By Paul Scicluna
Since when have you taken notice that emotional eating isn’t good for you? Since when did you start labelling foods as “bad” or “good”? What triggered you to overeat in the first place?
“Eat, feel guilty, repeat”; this has been the cycle of many people who have set themselves on autopilot when it comes to their eating behavior. Maybe you are upset about something, and you know that food makes you feel good. So you start binging on bad foods and that’s where you start subconsciously linking certain foods with specific emotions. The next thing you know you’ve gained weight, feel ashamed about it, but ignoring your food addiction isn’t going to solve your problem.
Don’t stress, though, because I'll share with you some tips to overcoming binge eating behavior that even psychologists, dieticians, and other fitness experts recommend:
1. Accept the truth and self-awareness – You may uncontrollably consume a lot of food due to an event or situation. But know that as with any type of behavioral disorder, self-discipline and being true to yourself can be one of the keys to overcoming binge eating behaviors. Only then you will understand what you really want and need. Recognizing that you have a problem is accepting the truth and becoming self-aware of this issue. Once you have done this you can move forward and start making changes.

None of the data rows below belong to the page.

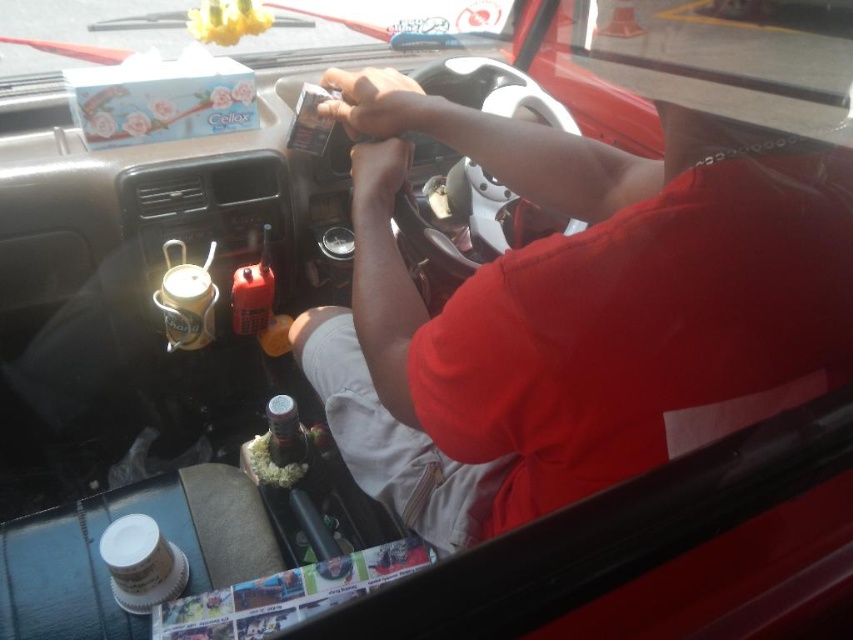 Is matte black phone at center further to camera compared to matte skin hand at center?

Yes.

Can you confirm if matte black phone at center is shorter than matte skin hand at center?

In fact, matte black phone at center may be taller than matte skin hand at center.

Which is behind, point (378, 88) or point (396, 138)?

Point (378, 88)

This screenshot has width=853, height=640. I want to click on matte black phone at center, so click(x=376, y=104).

From the picture: Which is more to the left, matte skin hand at center or white crumbly food at center?

Positioned to the left is white crumbly food at center.

Does matte skin hand at center have a greater height compared to white crumbly food at center?

Indeed, matte skin hand at center has a greater height compared to white crumbly food at center.

This screenshot has height=640, width=853. Find the location of `matte skin hand at center`. matte skin hand at center is located at coordinates (378, 173).

Identify the location of matte skin hand at center. (378, 173).

Can you confirm if matte black phone at center is taller than clear plastic bottle at center?

Indeed, matte black phone at center has a greater height compared to clear plastic bottle at center.

In order to click on matte black phone at center in this screenshot , I will do `click(376, 104)`.

The image size is (853, 640). What are the coordinates of `matte black phone at center` in the screenshot? It's located at (376, 104). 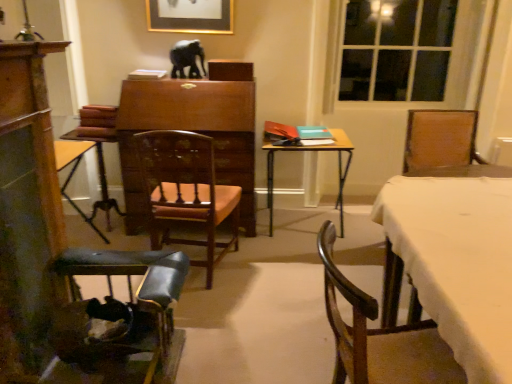 Question: Visually, is wooden dresser at left positioned to the left or to the right of wooden polished chair at center, the 2th chair from the left?

Choices:
 (A) right
 (B) left

Answer: (B)

Question: Does point (25, 291) appear closer or farther from the camera than point (207, 238)?

Choices:
 (A) closer
 (B) farther

Answer: (A)

Question: Estimate the real-world distances between objects in this image. Which object is farther from the wooden dresser at left?

Choices:
 (A) wooden polished chair at center, which is the 2th chair from right to left
 (B) wooden chair at lower right, the third chair positioned from the left
 (C) matte gold picture frame at upper center
 (D) wooden armchair at center
 (E) wooden table at center

Answer: (E)

Question: Considering the real-world distances, which object is farthest from the white cloth-covered table at right?

Choices:
 (A) wooden table at center
 (B) shiny black elephant at center
 (C) wooden armchair at center
 (D) wooden polished chair at center, the 2th chair from the left
 (E) wooden dresser at left

Answer: (C) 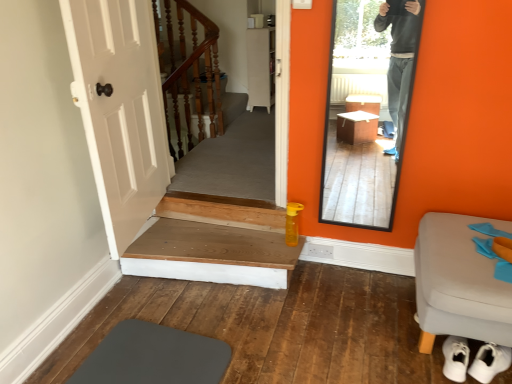 Question: Is wooden at upper left, arranged as the 1th stairs when viewed from the back, not within clear glass mirror at right?

Choices:
 (A) yes
 (B) no

Answer: (A)

Question: From the image's perspective, is wooden at upper left, arranged as the 1th stairs when viewed from the back, under clear glass mirror at right?

Choices:
 (A) yes
 (B) no

Answer: (B)

Question: From a real-world perspective, is wooden at upper left, arranged as the 1th stairs when viewed from the back, below clear glass mirror at right?

Choices:
 (A) yes
 (B) no

Answer: (B)

Question: Is clear glass mirror at right surrounded by wooden at upper left, arranged as the 1th stairs when viewed from the back?

Choices:
 (A) no
 (B) yes

Answer: (A)

Question: Considering the relative positions of wooden at upper left, which is counted as the second stairs, starting from the front, and clear glass mirror at right in the image provided, is wooden at upper left, which is counted as the second stairs, starting from the front, to the right of clear glass mirror at right from the viewer's perspective?

Choices:
 (A) yes
 (B) no

Answer: (B)

Question: Is wooden at upper left, the 2th stairs from the bottom, in contact with clear glass mirror at right?

Choices:
 (A) no
 (B) yes

Answer: (A)

Question: From a real-world perspective, is white fabric stool at lower right physically below white matte cabinet at center?

Choices:
 (A) no
 (B) yes

Answer: (B)

Question: From a real-world perspective, is white fabric stool at lower right located higher than white matte cabinet at center?

Choices:
 (A) no
 (B) yes

Answer: (A)

Question: Are white fabric stool at lower right and white matte cabinet at center far apart?

Choices:
 (A) yes
 (B) no

Answer: (A)

Question: Can you confirm if white fabric stool at lower right is smaller than white matte cabinet at center?

Choices:
 (A) yes
 (B) no

Answer: (B)

Question: Is the position of white fabric stool at lower right less distant than that of white matte cabinet at center?

Choices:
 (A) yes
 (B) no

Answer: (A)

Question: Can you confirm if white fabric stool at lower right is wider than white matte cabinet at center?

Choices:
 (A) yes
 (B) no

Answer: (A)

Question: Is white fabric stool at lower right facing away from wooden at upper left, arranged as the 1th stairs when viewed from the back?

Choices:
 (A) yes
 (B) no

Answer: (B) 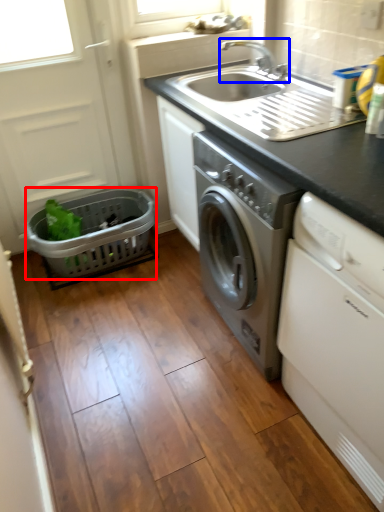 Question: Which point is further to the camera, basket (highlighted by a red box) or tap (highlighted by a blue box)?

Choices:
 (A) basket
 (B) tap

Answer: (A)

2. Keep a positive mind set – Believe that there is a way to overcome your emotional eating. You can do this by committing to a healthier lifestyle through regular exercise, socialize with your friends and family more often, start making healthier choices in your diet, learning to eat smaller portions and learn when to say ‘no’.
3. The process of elimination – Start to slowly eliminate the bad foods you’re binging on. For example, if you have a soda or soft drink daily, reduce it to one can for six days, then next week one for five days and so on. Another example is instead of eating a carton of ice cream in one sitting, then eat a small amount a day and slowly decrease the portion size, then reduce it to six days, then five days and so on. Not only will this help you stop your binge eating slowly, but you may completely eliminate this food from your diet over time. Plus, you could lose a good amount of unwanted weight.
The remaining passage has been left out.